Like the senseless killings in New York City, the original cause of this tragedy can most likely be traced back to some preceding event, each of which has some kernel of similarity to what unfolded in Pakistan. Before this cowardly attack on innocent and unsuspecting school children, there may have been a drone strike in the Taliban’s village. Perhaps the drone hit a school there, we may never know. It may be that the suicide killers were told this as part of their motivational training. This we will also never know.
But the fact that each and every atrocity can have another event singled out as the “cause” of that atrocity seems to be a common denominator for all hateful acts. This seems to hold true no matter what the atrocity is, who committed it, or when.

Speaking of when, let’s leave these events of the most recent past behind and analyze a few that that have occurred over the past few years. One atrocity that comes to mind parallels the bloodshed in Pakistan, and that is the Sandy Hook Elementary School tragedy.

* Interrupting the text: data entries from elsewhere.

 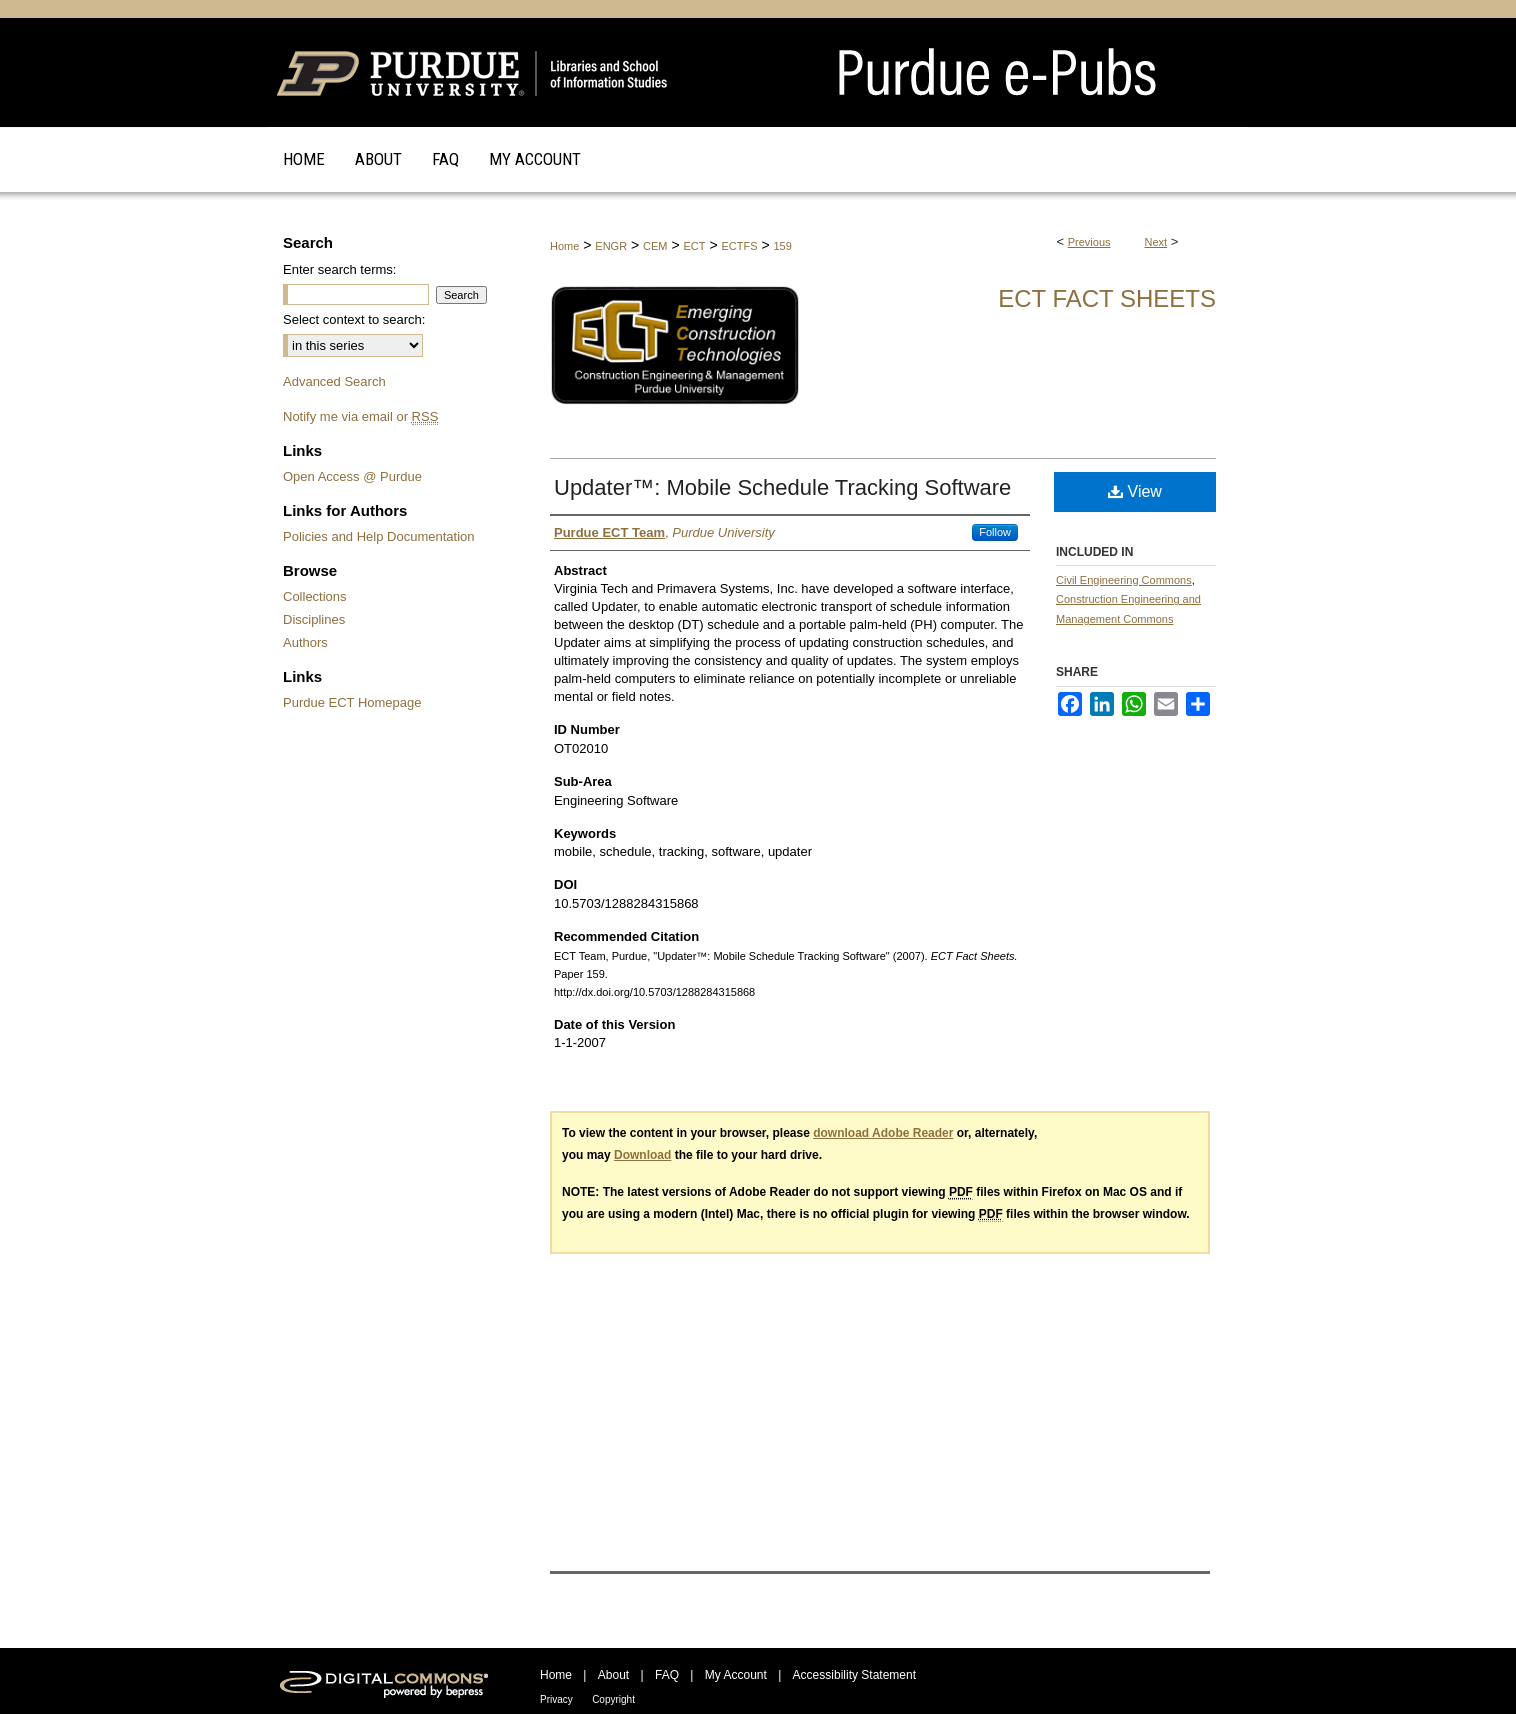 I want to click on Open Access @ Purdue, so click(x=352, y=476).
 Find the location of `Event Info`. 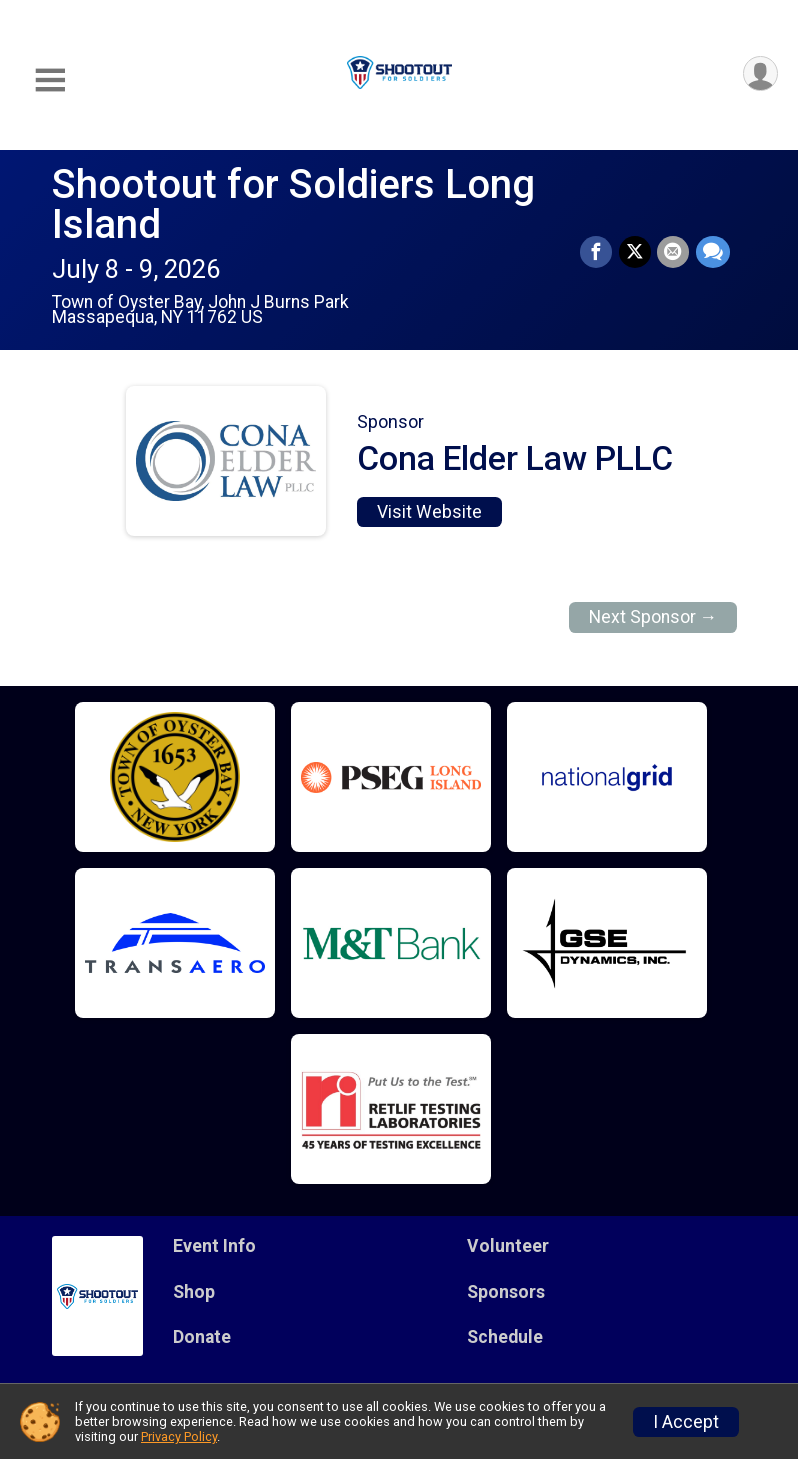 Event Info is located at coordinates (214, 1246).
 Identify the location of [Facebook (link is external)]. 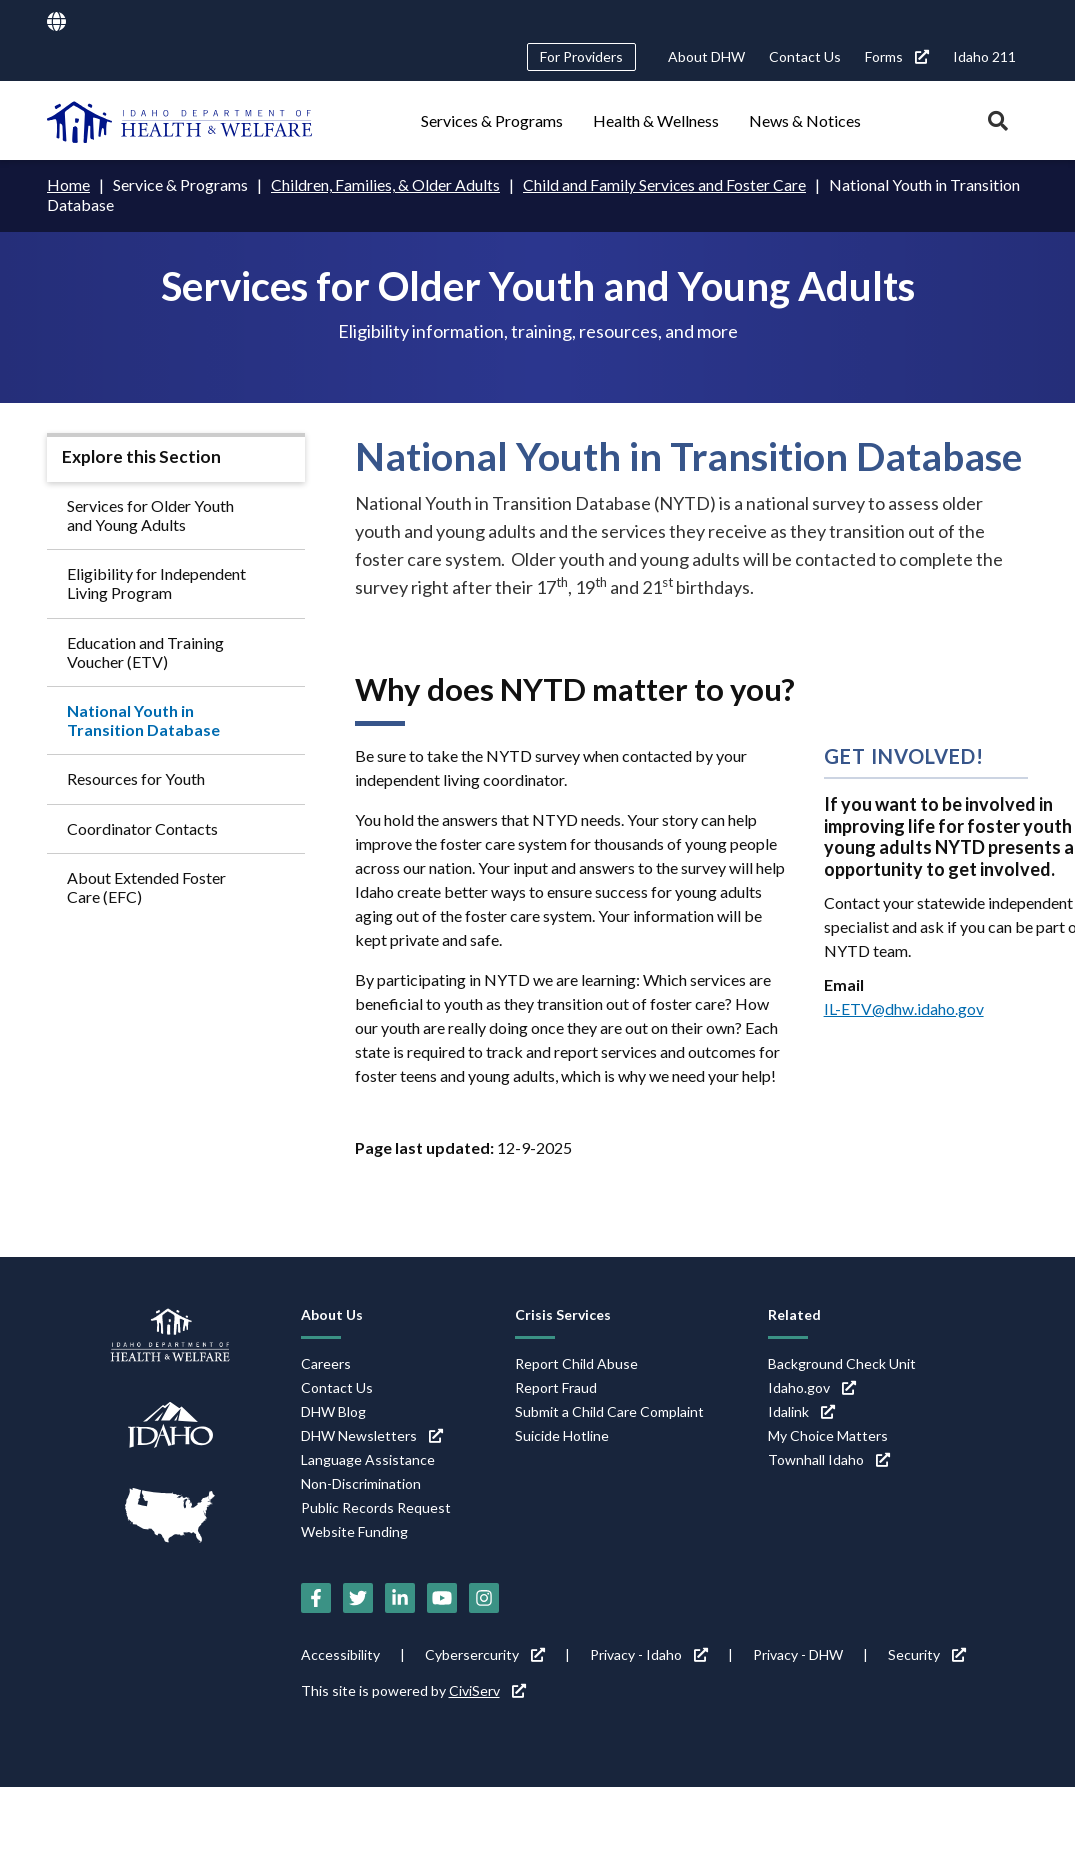 (316, 1598).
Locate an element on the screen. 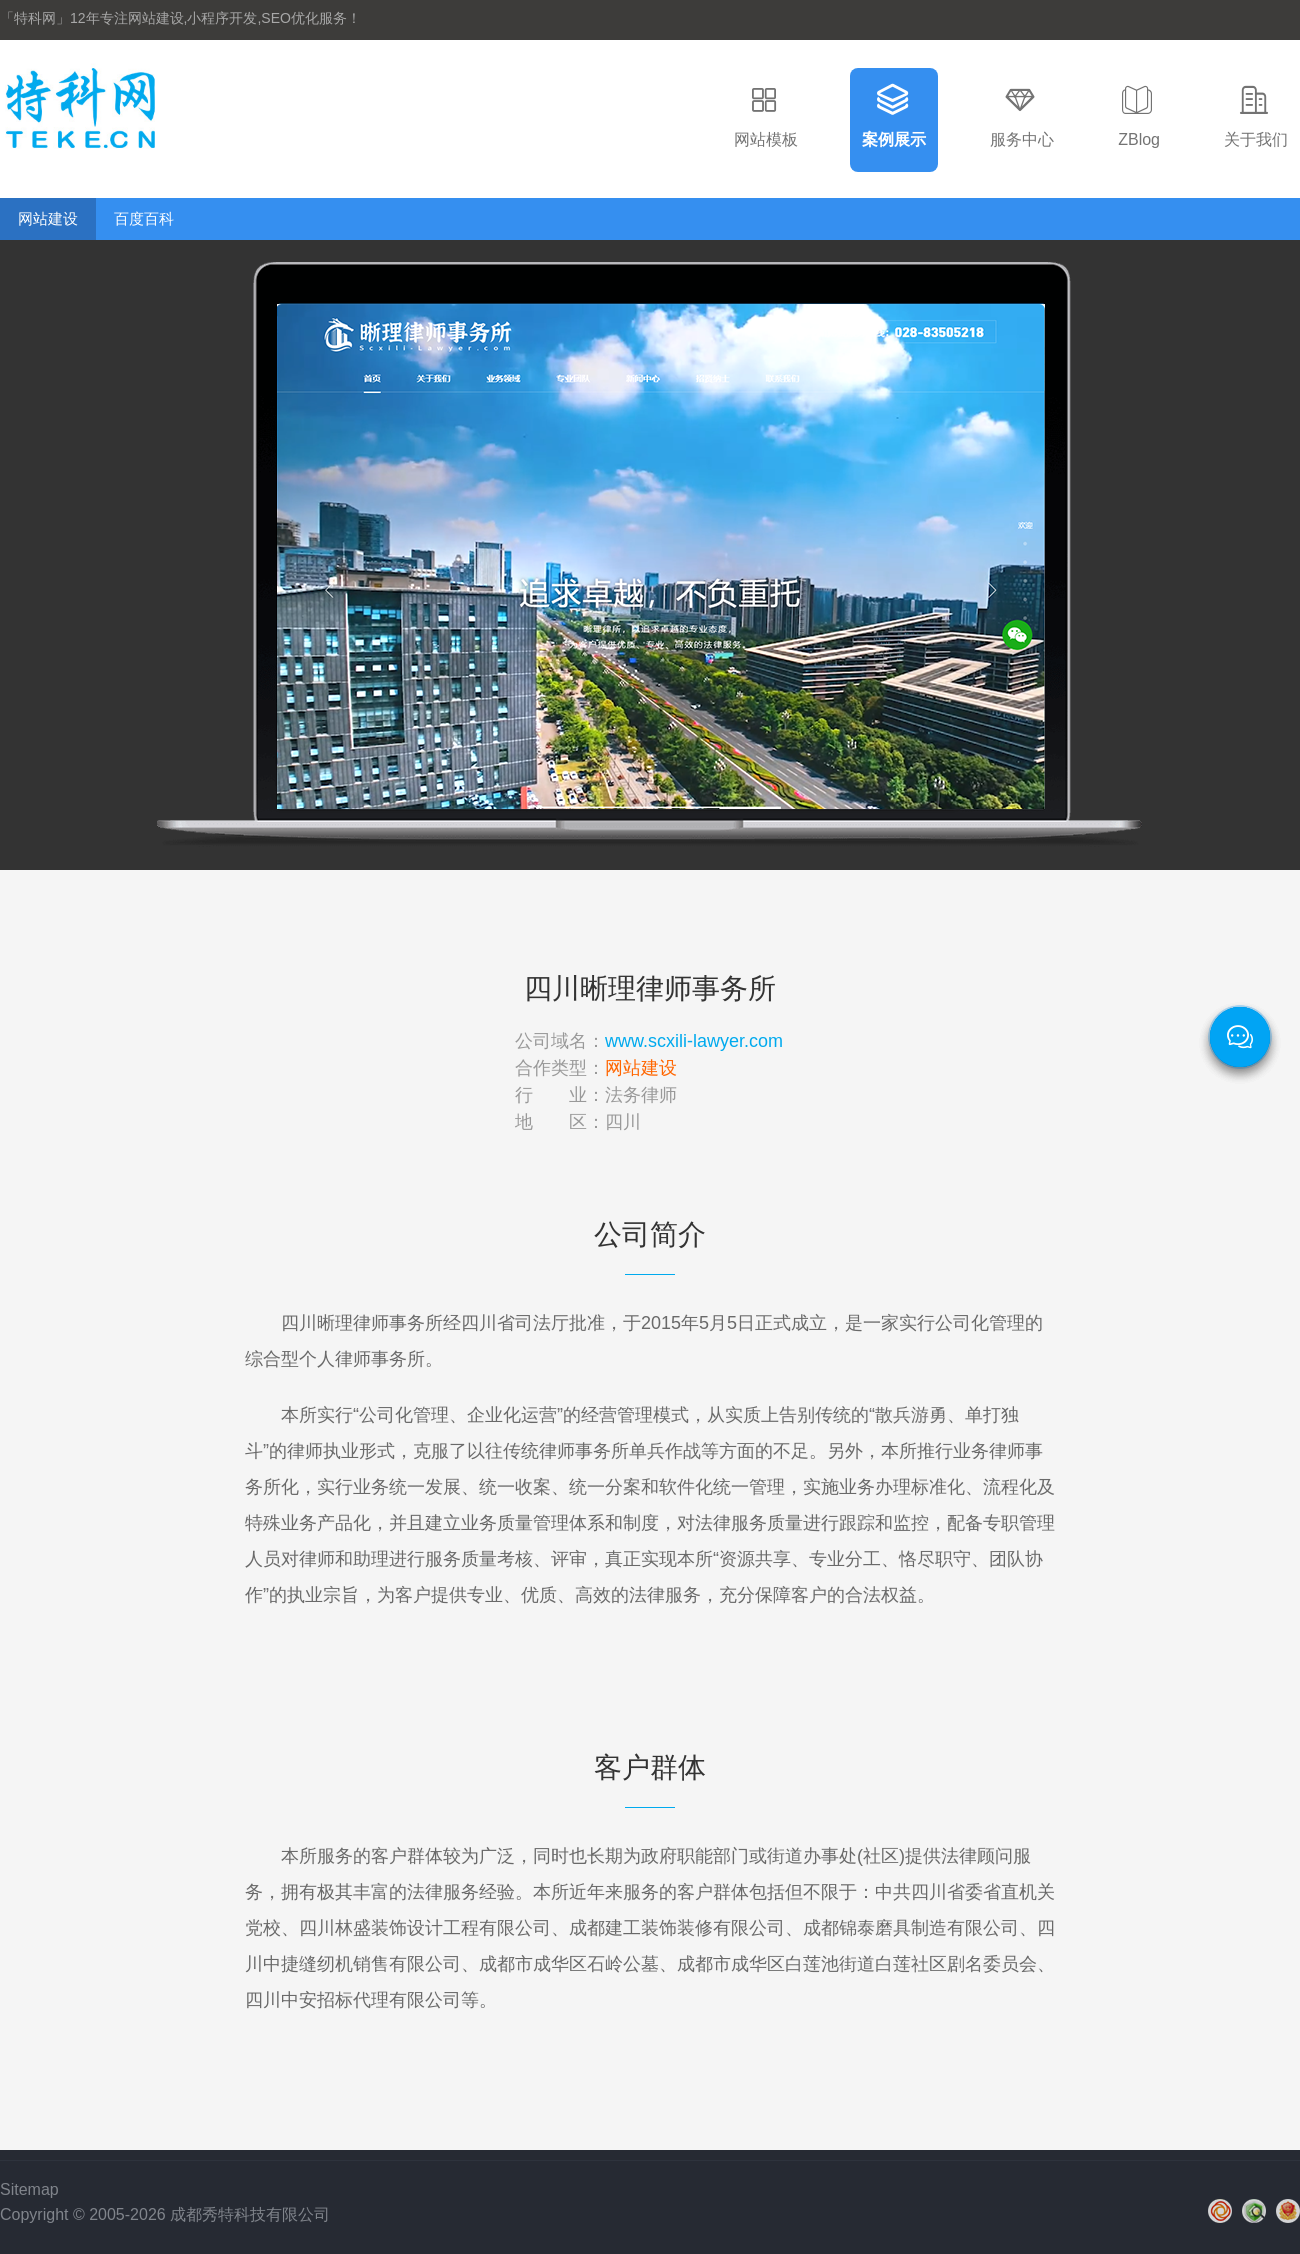  网站建设 is located at coordinates (48, 218).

Here, a classroom of children was gunned down by a deranged teenager. Perhaps it’s unfair to include this exact example in our depiction of hate, if only because there is a chance that the killer (who shall remain nameless) was not indeed hateful, but was sick instead.

Mental illness is a real and serious disease, and the science of recognizing and treating it is still in its infancy. The Sandy Hook Elementary School killer may have only been acting out deranged thoughts beyond his control.

Yet, in order to be completely fair in our analysis of hate, can we let him and those close to him off the hook completely? Perhaps not. For he lived with his mother. Being young and troubled, he could not legally own guns.